* [WORK ORDER]: Start at the line in the entries below that contains "Článek poskytuje užitečné", stop at the line that contains "Break My Soul - Beyoncé", and output exactly the lines in that span, both ends included.

(Extracted data entries)
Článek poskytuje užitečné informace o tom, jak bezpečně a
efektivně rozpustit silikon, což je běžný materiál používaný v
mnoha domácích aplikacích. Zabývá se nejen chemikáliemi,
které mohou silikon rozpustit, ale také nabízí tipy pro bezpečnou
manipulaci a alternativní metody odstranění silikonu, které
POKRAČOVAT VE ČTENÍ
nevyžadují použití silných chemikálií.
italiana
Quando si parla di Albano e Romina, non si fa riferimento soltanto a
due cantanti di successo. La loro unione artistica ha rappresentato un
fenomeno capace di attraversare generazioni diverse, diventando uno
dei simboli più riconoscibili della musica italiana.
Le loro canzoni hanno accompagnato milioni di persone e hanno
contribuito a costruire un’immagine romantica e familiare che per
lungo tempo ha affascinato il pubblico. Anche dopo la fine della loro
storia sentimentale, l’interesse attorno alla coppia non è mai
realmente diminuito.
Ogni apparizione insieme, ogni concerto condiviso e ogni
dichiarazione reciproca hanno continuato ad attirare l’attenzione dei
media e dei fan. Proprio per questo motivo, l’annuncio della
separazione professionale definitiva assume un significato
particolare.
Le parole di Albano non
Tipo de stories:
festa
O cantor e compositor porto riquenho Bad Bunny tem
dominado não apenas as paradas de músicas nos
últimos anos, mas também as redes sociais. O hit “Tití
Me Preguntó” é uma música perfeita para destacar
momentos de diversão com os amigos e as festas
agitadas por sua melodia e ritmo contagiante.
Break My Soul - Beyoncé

--

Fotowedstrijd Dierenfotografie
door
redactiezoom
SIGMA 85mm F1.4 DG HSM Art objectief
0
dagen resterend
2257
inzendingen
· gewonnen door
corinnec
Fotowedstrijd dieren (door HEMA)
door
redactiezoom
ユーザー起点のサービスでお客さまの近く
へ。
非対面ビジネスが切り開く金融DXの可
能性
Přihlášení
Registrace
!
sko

--

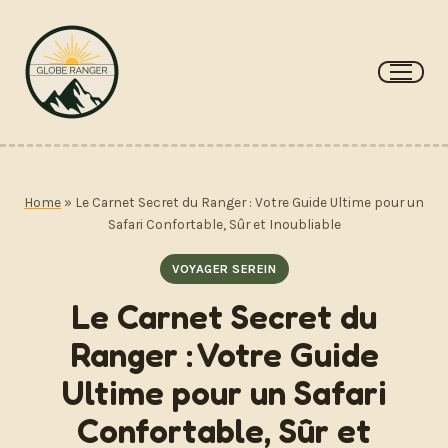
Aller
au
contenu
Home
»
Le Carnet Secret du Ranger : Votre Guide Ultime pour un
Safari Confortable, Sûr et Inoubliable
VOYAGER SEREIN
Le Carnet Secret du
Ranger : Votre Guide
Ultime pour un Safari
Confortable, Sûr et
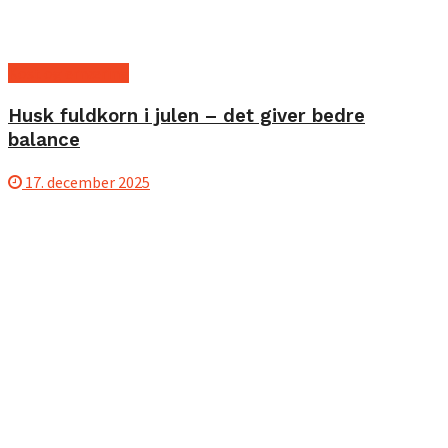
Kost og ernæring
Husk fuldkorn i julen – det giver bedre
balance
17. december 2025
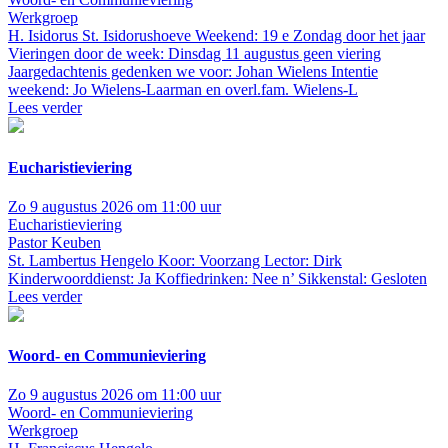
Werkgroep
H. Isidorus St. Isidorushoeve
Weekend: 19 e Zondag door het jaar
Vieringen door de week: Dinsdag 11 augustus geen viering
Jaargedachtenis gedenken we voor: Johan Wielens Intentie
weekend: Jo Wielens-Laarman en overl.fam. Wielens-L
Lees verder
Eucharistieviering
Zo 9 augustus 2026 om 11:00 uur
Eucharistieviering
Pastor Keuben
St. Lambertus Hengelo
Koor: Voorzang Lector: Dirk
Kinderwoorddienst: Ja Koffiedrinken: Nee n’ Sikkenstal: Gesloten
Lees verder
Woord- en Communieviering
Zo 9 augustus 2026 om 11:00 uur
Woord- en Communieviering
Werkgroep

* [FINISHED TASK]:
Článek poskytuje užitečné informace o tom, jak bezpečně a
efektivně rozpustit silikon, což je běžný materiál používaný v
mnoha domácích aplikacích. Zabývá se nejen chemikáliemi,
které mohou silikon rozpustit, ale také nabízí tipy pro bezpečnou
manipulaci a alternativní metody odstranění silikonu, které
POKRAČOVAT VE ČTENÍ
nevyžadují použití silných chemikálií.
italiana
Quando si parla di Albano e Romina, non si fa riferimento soltanto a
due cantanti di successo. La loro unione artistica ha rappresentato un
fenomeno capace di attraversare generazioni diverse, diventando uno
dei simboli più riconoscibili della musica italiana.
Le loro canzoni hanno accompagnato milioni di persone e hanno
contribuito a costruire un’immagine romantica e familiare che per
lungo tempo ha affascinato il pubblico. Anche dopo la fine della loro
storia sentimentale, l’interesse attorno alla coppia non è mai
realmente diminuito.
Ogni apparizione insieme, ogni concerto condiviso e ogni
dichiarazione reciproca hanno continuato ad attirare l’attenzione dei
media e dei fan. Proprio per questo motivo, l’annuncio della
separazione professionale definitiva assume un significato
particolare.
Le parole di Albano non
Tipo de stories:
festa
O cantor e compositor porto riquenho Bad Bunny tem
dominado não apenas as paradas de músicas nos
últimos anos, mas também as redes sociais. O hit “Tití
Me Preguntó” é uma música perfeita para destacar
momentos de diversão com os amigos e as festas
agitadas por sua melodia e ritmo contagiante.
Break My Soul - Beyoncé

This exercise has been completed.